**Activity**.
Word for word, transcribe the lines from the one containing "Nr. 604, 2025" through the end of the entries, both included, and nothing else.

**Input data**.
#####
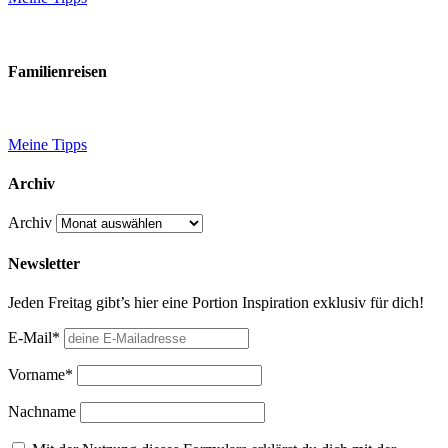
Familienreisen
Meine Tipps
Archiv
Archiv
Newsletter
Jeden Freitag gibt’s hier eine Portion Inspiration exklusiv für dich!
E-Mail*
Vorname*
Nachname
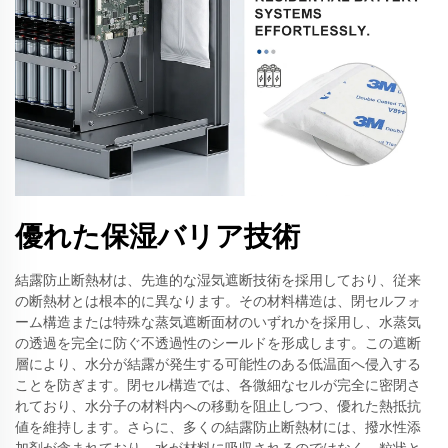
優れた保湿バリア技術
結露防止断熱材は、先進的な湿気遮断技術を採用しており、従来
の断熱材とは根本的に異なります。その材料構造は、閉セルフォ
ーム構造または特殊な蒸気遮断面材のいずれかを採用し、水蒸気
の透過を完全に防ぐ不透過性のシールドを形成します。この遮断
層により、水分が結露が発生する可能性のある低温面へ侵入する
ことを防ぎます。閉セル構造では、各微細なセルが完全に密閉さ
れており、水分子の材料内への移動を阻止しつつ、優れた熱抵抗
値を維持します。さらに、多くの結露防止断熱材には、撥水性添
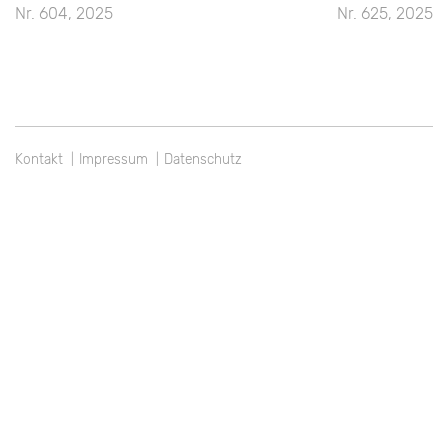
Beitragsnavigation
Nr. 604, 2025
Nr. 625, 2025
Kontakt
Impressum
Datenschutz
#####
**Written response**.
Nr. 604, 2025
Nr. 625, 2025
Kontakt
Impressum
Datenschutz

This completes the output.